The three reactors, Oskarshamn 1–3, manufactured by ASEA Atom, were put into operation in 1972, 1974, and 1985, respectively. At the reactor site, some 30 km north of Oskarshamn, OKG used to operate CLAB – Sweden's central interim storage facility for radioactive waste. From October 2006, however, CLAB was transferred to SKB (Svensk Kärnbränslehantering AB, known also as Swedish Nuclear Fuel and Waste Management Company).

==Nuclear reactors==
All three reactors are boiling water reactors (BWRs). As of 2006, the maximum output for Oskarshamn 1 and 2 is 495 MW (O1) and 625 MW (O2).
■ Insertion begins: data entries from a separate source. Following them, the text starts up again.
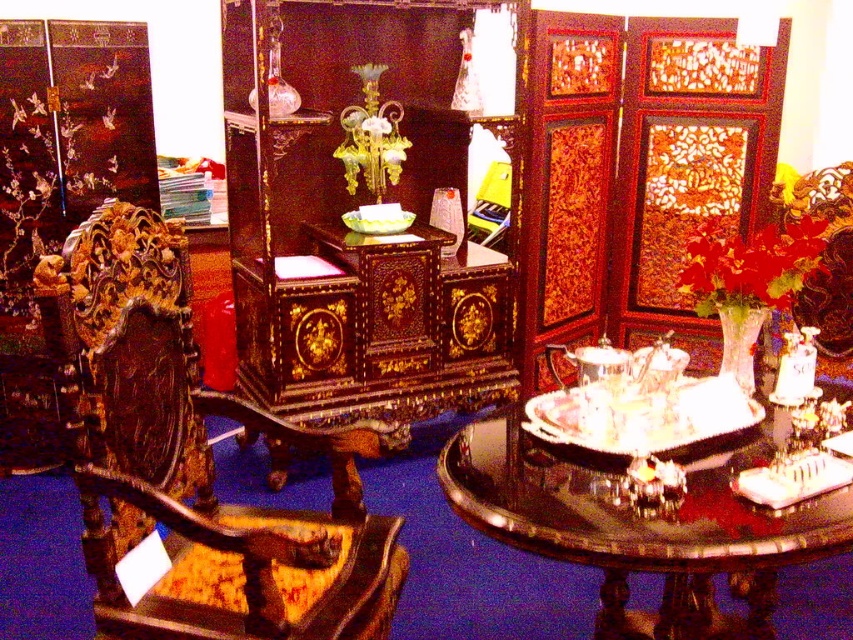 Between polished wood armchair at left and glossy wood tray at center, which one has less height?

With less height is glossy wood tray at center.

Does polished wood armchair at left appear under glossy wood tray at center?

No, polished wood armchair at left is not below glossy wood tray at center.

You are a GUI agent. You are given a task and a screenshot of the screen. Output one action in this format:
    pyautogui.click(x=<x>, y=<y>)
    Task: Click on the polished wood armchair at left
    This screenshot has width=853, height=640.
    Given the screenshot: What is the action you would take?
    pyautogui.click(x=192, y=458) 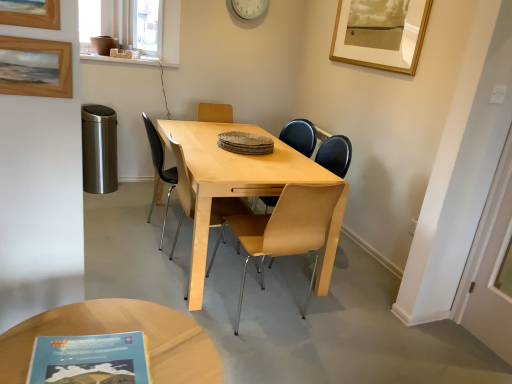 Question: Is white plastic clock at upper center outside of light brown leather chair at center, the 2th chair from the back?

Choices:
 (A) no
 (B) yes

Answer: (B)

Question: From the image's perspective, is white plastic clock at upper center above light brown leather chair at center, marked as the first chair in a front-to-back arrangement?

Choices:
 (A) yes
 (B) no

Answer: (A)

Question: Does white plastic clock at upper center have a larger size compared to light brown leather chair at center, the 2th chair from the back?

Choices:
 (A) no
 (B) yes

Answer: (A)

Question: Is white plastic clock at upper center facing towards light brown leather chair at center, the 2th chair from the back?

Choices:
 (A) yes
 (B) no

Answer: (B)

Question: Is white plastic clock at upper center shorter than light brown leather chair at center, the 2th chair from the back?

Choices:
 (A) yes
 (B) no

Answer: (A)

Question: Considering their positions, is white plastic clock at upper center located in front of or behind transparent plastic window screen at upper left?

Choices:
 (A) front
 (B) behind

Answer: (B)

Question: In terms of size, does white plastic clock at upper center appear bigger or smaller than transparent plastic window screen at upper left?

Choices:
 (A) small
 (B) big

Answer: (A)

Question: From a real-world perspective, relative to transparent plastic window screen at upper left, is white plastic clock at upper center vertically above or below?

Choices:
 (A) below
 (B) above

Answer: (B)

Question: Considering the positions of white plastic clock at upper center and transparent plastic window screen at upper left in the image, is white plastic clock at upper center wider or thinner than transparent plastic window screen at upper left?

Choices:
 (A) wide
 (B) thin

Answer: (B)

Question: Is wooden picture frame at upper left, the 2th picture frame from the top, to the left or to the right of white plastic clock at upper center in the image?

Choices:
 (A) right
 (B) left

Answer: (B)

Question: Considering their positions, is wooden picture frame at upper left, marked as the 2th picture frame in a left-to-right arrangement, located in front of or behind white plastic clock at upper center?

Choices:
 (A) behind
 (B) front

Answer: (B)

Question: Is wooden picture frame at upper left, arranged as the 2th picture frame when viewed from the right, inside the boundaries of white plastic clock at upper center, or outside?

Choices:
 (A) outside
 (B) inside

Answer: (A)

Question: Is wooden picture frame at upper left, placed as the first picture frame when sorted from front to back, wider or thinner than white plastic clock at upper center?

Choices:
 (A) wide
 (B) thin

Answer: (B)

Question: Considering the positions of light brown wood chair at center, placed as the second chair when sorted from front to back, and wooden picture frame at upper left, placed as the first picture frame when sorted from front to back, in the image, is light brown wood chair at center, placed as the second chair when sorted from front to back, bigger or smaller than wooden picture frame at upper left, placed as the first picture frame when sorted from front to back,?

Choices:
 (A) big
 (B) small

Answer: (A)

Question: From the image's perspective, relative to wooden picture frame at upper left, the 2th picture frame ordered from the bottom, is light brown wood chair at center, the first chair when ordered from back to front, above or below?

Choices:
 (A) below
 (B) above

Answer: (A) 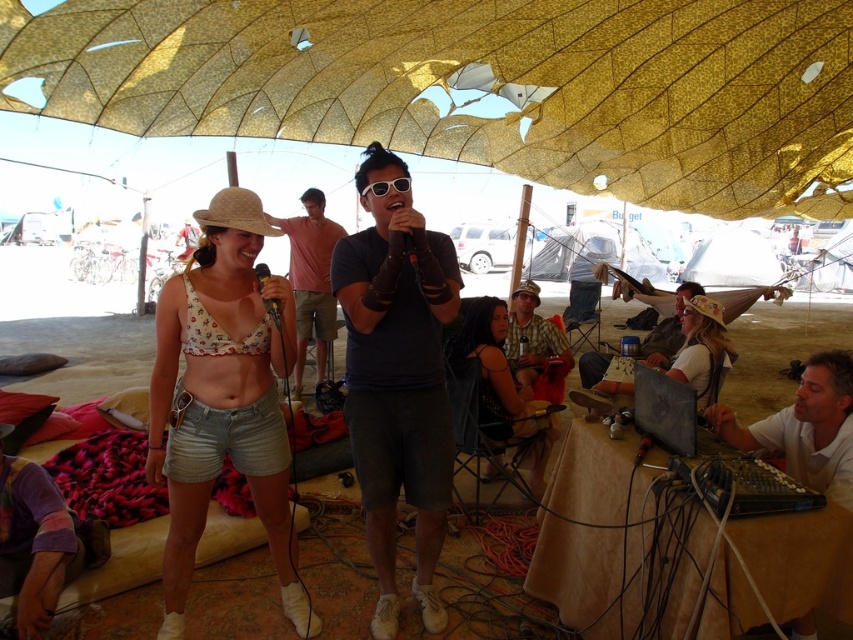 Question: Does dark blue t-shirt at center appear over purple cotton shirt at lower left?

Choices:
 (A) yes
 (B) no

Answer: (A)

Question: Which object is closer to the camera taking this photo?

Choices:
 (A) white fabric tent at center
 (B) black matte microphone at center
 (C) floral fabric bikini top at center
 (D) white matte computer at lower right

Answer: (D)

Question: Which object appears closest to the camera in this image?

Choices:
 (A) matte brown hat at right
 (B) gold textured umbrella at upper center
 (C) transparent plastic tent at center
 (D) white fabric tent at center

Answer: (A)

Question: Can you confirm if floral fabric bikini top at left is smaller than black matte microphone at center?

Choices:
 (A) yes
 (B) no

Answer: (B)

Question: Does purple cotton shirt at lower left appear on the left side of transparent plastic tent at center?

Choices:
 (A) no
 (B) yes

Answer: (B)

Question: Among these objects, which one is nearest to the camera?

Choices:
 (A) black matte microphone at center
 (B) white matte computer at lower right

Answer: (B) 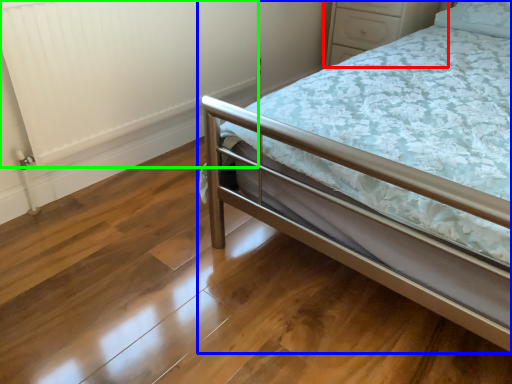 Question: Which object is positioned closest to dresser (highlighted by a red box)? Select from bed (highlighted by a blue box) and radiator (highlighted by a green box).

Choices:
 (A) bed
 (B) radiator

Answer: (B) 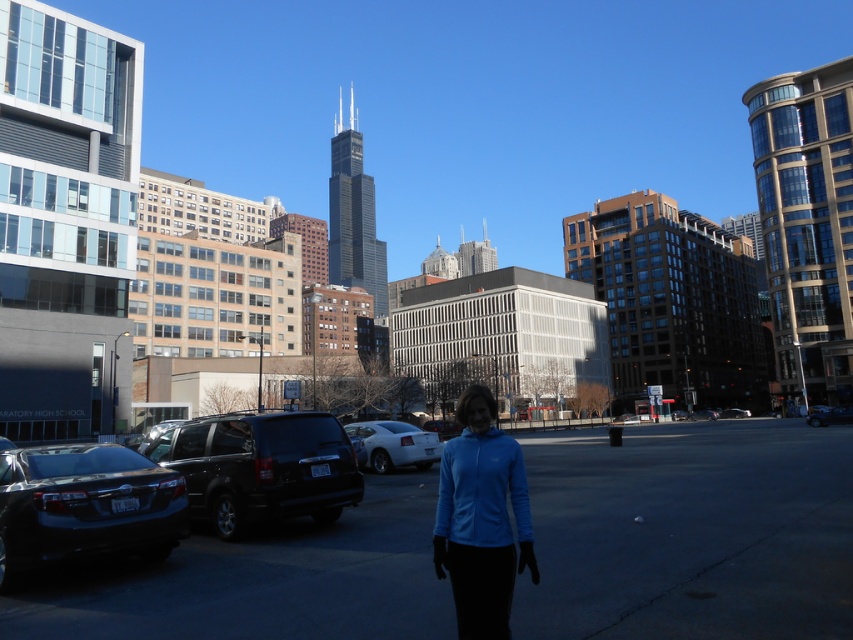 Question: Can you confirm if shiny black sedan at lower left is positioned below blue matte jacket at center?

Choices:
 (A) yes
 (B) no

Answer: (B)

Question: In this image, where is blue fabric parking lot at center located relative to shiny black suv at lower left?

Choices:
 (A) above
 (B) below

Answer: (B)

Question: Among these objects, which one is farthest from the camera?

Choices:
 (A) shiny black sedan at lower left
 (B) white glossy sedan at center

Answer: (B)

Question: Is blue fabric parking lot at center bigger than white glossy sedan at center?

Choices:
 (A) yes
 (B) no

Answer: (A)

Question: Which object appears closest to the camera in this image?

Choices:
 (A) shiny black suv at lower left
 (B) white glossy sedan at center

Answer: (A)

Question: Which object appears closest to the camera in this image?

Choices:
 (A) shiny black sedan at lower left
 (B) blue fabric parking lot at center
 (C) shiny black suv at lower left

Answer: (B) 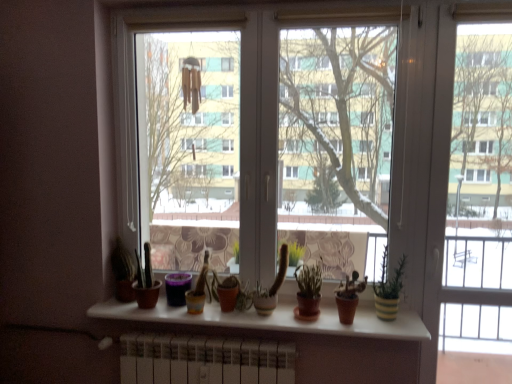 Question: Is yellow striped pot at right next to matte brown pot at center and touching it?

Choices:
 (A) no
 (B) yes

Answer: (A)

Question: Considering the relative positions of yellow striped pot at right and matte brown pot at center in the image provided, is yellow striped pot at right to the left of matte brown pot at center from the viewer's perspective?

Choices:
 (A) yes
 (B) no

Answer: (B)

Question: Is yellow striped pot at right to the right of matte brown pot at center from the viewer's perspective?

Choices:
 (A) yes
 (B) no

Answer: (A)

Question: From a real-world perspective, is yellow striped pot at right positioned under matte brown pot at center based on gravity?

Choices:
 (A) no
 (B) yes

Answer: (A)

Question: Can you confirm if yellow striped pot at right is wider than matte brown pot at center?

Choices:
 (A) no
 (B) yes

Answer: (A)

Question: Can you confirm if yellow striped pot at right is shorter than matte brown pot at center?

Choices:
 (A) yes
 (B) no

Answer: (B)

Question: Is green matte plant at center wider than yellow striped pot at right?

Choices:
 (A) yes
 (B) no

Answer: (A)

Question: Can you confirm if green matte plant at center is bigger than yellow striped pot at right?

Choices:
 (A) yes
 (B) no

Answer: (B)

Question: Is green matte plant at center oriented towards yellow striped pot at right?

Choices:
 (A) yes
 (B) no

Answer: (B)

Question: From a real-world perspective, is green matte plant at center below yellow striped pot at right?

Choices:
 (A) no
 (B) yes

Answer: (B)

Question: From the image's perspective, would you say green matte plant at center is shown under yellow striped pot at right?

Choices:
 (A) no
 (B) yes

Answer: (B)

Question: Is green matte plant at center oriented away from yellow striped pot at right?

Choices:
 (A) yes
 (B) no

Answer: (B)

Question: Considering the relative positions of yellow striped pot at right and white matte window sill at center in the image provided, is yellow striped pot at right behind white matte window sill at center?

Choices:
 (A) no
 (B) yes

Answer: (B)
The most recent reactor, O3, will be upgraded from 1,200 MW to 1,450 MW in 2009. OKG estimates that O1, O2, and O3 combined account for ten percent of the total electricity generation in Sweden.

On 14 October 2015 during an extra shareholder meeting, the decision was made to close both reactors O1 and O2 prematurely due to the low price of electricity and raised penalty tax for nuclear power.